The air between us stretched taut, a trembling thread one breath away from breaking.
His hand wrapped around mine—warm, certain, a tether to something reckless and irresistible. I could still feel his words on my skin, still hear them in my head. The things he’d promised to do to me. The way he looked at me like I was already undone beneath him.
My ex never looked at me like that.
Not once in the last year.
He stopped touching me, stopped wanting me. I became invisible to him. A body he barely looked at. A body that was too soft, too full, too much.
But this man—this sinfully handsome stranger with a voice like gravel and hands made for sin—was staring at me like I was the most captivating thing on this island. Like I was worth devouring. Worth remembering.
And God help me, I wanted to be wanted.
Even if it was just for one night.
Even if I’d wake up tomorrow alone.
Maybe Carrie was right. Maybe I did need to run.
Maybe this—him—was exactly where I needed to run to.
I didn’t say anything. Just slid my hand into his and let him lead me.
We didn’t rush.
He didn’t pull or drag or speak. He didn’t have to. I followed, heart pounding, thighs still trembling, each step a surrender.
The soft thud of our sandals on the boardwalk. The rustle of wind through palm trees. The distant pulse of ocean waves brushing the shore. Everything else faded into a dream.
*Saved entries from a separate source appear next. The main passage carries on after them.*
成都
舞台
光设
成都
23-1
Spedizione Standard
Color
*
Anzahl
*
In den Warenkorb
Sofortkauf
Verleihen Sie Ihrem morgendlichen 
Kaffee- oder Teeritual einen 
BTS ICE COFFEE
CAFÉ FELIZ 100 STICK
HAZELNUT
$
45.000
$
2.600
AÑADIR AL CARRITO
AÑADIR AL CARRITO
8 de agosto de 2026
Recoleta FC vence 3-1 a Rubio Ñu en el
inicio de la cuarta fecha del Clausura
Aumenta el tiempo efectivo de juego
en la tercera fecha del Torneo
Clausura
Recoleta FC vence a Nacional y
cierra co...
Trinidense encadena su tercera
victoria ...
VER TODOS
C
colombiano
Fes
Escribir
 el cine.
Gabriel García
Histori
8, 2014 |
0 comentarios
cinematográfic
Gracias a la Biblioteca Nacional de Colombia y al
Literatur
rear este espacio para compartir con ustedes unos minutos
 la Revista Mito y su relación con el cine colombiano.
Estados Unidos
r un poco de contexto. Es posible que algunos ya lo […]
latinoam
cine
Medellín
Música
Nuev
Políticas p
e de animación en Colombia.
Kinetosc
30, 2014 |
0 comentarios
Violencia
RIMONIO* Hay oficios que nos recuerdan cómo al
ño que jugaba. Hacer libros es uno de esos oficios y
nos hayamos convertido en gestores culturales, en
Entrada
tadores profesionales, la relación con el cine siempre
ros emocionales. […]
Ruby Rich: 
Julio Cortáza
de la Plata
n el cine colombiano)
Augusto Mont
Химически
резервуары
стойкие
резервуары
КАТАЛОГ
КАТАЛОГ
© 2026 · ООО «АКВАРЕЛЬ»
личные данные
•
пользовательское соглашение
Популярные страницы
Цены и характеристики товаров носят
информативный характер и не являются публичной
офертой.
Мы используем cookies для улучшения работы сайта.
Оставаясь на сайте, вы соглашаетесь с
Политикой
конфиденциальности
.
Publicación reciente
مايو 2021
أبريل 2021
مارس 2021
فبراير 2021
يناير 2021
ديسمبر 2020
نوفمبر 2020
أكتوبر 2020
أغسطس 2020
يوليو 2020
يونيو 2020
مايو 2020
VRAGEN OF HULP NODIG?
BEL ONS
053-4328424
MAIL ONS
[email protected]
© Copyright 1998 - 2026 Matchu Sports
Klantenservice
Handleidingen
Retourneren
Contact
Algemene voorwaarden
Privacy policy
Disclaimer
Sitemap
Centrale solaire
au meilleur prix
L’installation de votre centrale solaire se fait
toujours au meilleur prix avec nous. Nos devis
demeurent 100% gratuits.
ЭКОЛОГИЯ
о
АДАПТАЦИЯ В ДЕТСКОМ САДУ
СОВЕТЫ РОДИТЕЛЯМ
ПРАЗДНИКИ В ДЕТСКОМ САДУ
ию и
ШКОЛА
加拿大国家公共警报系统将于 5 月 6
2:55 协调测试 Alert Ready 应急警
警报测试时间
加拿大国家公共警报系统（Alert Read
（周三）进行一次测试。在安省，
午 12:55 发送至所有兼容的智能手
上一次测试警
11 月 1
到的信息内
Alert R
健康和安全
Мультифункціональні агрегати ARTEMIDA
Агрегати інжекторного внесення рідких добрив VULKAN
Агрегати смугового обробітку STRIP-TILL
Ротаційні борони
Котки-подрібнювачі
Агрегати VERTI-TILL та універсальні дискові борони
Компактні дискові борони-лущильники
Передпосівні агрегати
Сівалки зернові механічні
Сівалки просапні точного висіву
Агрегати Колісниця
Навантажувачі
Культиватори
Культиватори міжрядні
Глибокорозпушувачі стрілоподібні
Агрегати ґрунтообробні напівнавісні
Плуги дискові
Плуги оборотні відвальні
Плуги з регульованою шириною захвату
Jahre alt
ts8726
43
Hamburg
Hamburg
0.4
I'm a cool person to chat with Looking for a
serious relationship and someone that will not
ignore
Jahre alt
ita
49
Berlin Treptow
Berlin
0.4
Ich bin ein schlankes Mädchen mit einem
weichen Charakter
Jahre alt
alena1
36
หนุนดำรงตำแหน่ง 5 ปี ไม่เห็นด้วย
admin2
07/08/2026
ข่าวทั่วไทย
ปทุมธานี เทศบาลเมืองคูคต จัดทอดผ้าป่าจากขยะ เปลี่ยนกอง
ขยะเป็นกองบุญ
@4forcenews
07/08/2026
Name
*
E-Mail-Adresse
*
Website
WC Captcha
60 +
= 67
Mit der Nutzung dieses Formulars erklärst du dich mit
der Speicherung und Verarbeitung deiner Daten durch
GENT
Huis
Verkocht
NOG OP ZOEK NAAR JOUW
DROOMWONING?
Resort lights glowed low around us—strings of lanterns and tiki torches lining the path like we were walking deeper into something holy and forbidden. The carved wood panels, the scent of hibiscus and sea salt… all of it blurred. The only thing I could feel clearly was the steady press of his thumb brushing over the back of my hand. Calming. Possessive.
By the time we reached his suite, my breath was already uneven.
Dom pulled a keycard from his pocket and opened the door with a quiet click. He stepped aside, letting me pass first.
The moment I crossed the threshold, I knew.
I was in trouble.
The suite was all dark woods and cool stone floors, soaked in low, golden light. Masculine. Sophisticated. Too perfect. The kind of place a man like him belonged.
It smelled like expensive cologne, aged whiskey, and something warm and clean that had to be uniquelyhim.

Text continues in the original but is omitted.